In morning trading, Ford shares fell 5 cents, or 0.6%, to $9.01.

While Ford acknowledged problems in Europe and elsewhere, the automaker signaled that its strong performance in North America will be nearly enough to offset the expected declines for the full year, Jonas said.

Other analysts also saw some positives in Ford’s report.

“Ford’s intermediate-term prospects are favorable, despite near-term challenges posed by Europe,” said Evan Mann, an analyst with Gimme Credit, a corporate bond research firm.

He noted that Ford’s liquidity remains strong, with cash exceeding total debt, and that its automotive operations continue produce strong cash flow.

As expected, Europe was the big problem for the automaker in the second quarter. Ford had an operating loss of $404 million in the region compared to a gain of $176 million in the same period a year earlier.

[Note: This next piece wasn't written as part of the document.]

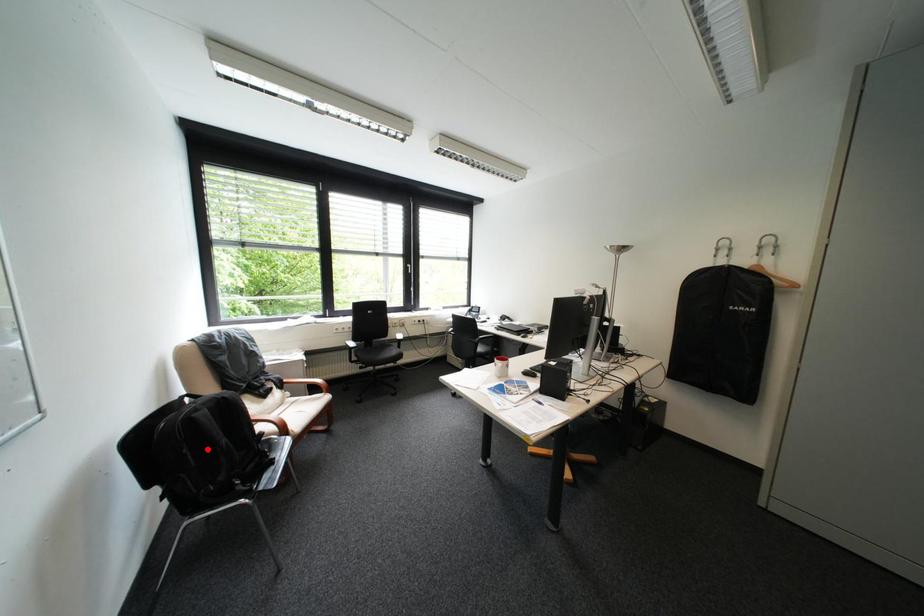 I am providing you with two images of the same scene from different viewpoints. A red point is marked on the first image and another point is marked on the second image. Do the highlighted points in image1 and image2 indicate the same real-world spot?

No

“Given the deteriorating external environment in Europe, Ford now expects its full-year loss in Europe to exceed $1 billion,” the company said in its earnings report. “The magnitude of this loss will be affected by a number of factors, including the overall economic environment, competitive actions, and Ford’s response to these developments.”

S&P; Capital IQ analyst Efraim Levy said, “Europe will likely remain a challenge, with no quick solution. South America will also likely be pressured by market conditions and government rules.”

Ford’s South American operations were barely profitable, with net income of just $5 million in the second quarter, down from $267 million in the same period a year earlier. The automaker was hurt by higher costs in the region and unfavorable exchange rates.

The automaker lost $66 million in China and in its Asian and Pacific region operations compared with a profit of $1 million a year earlier.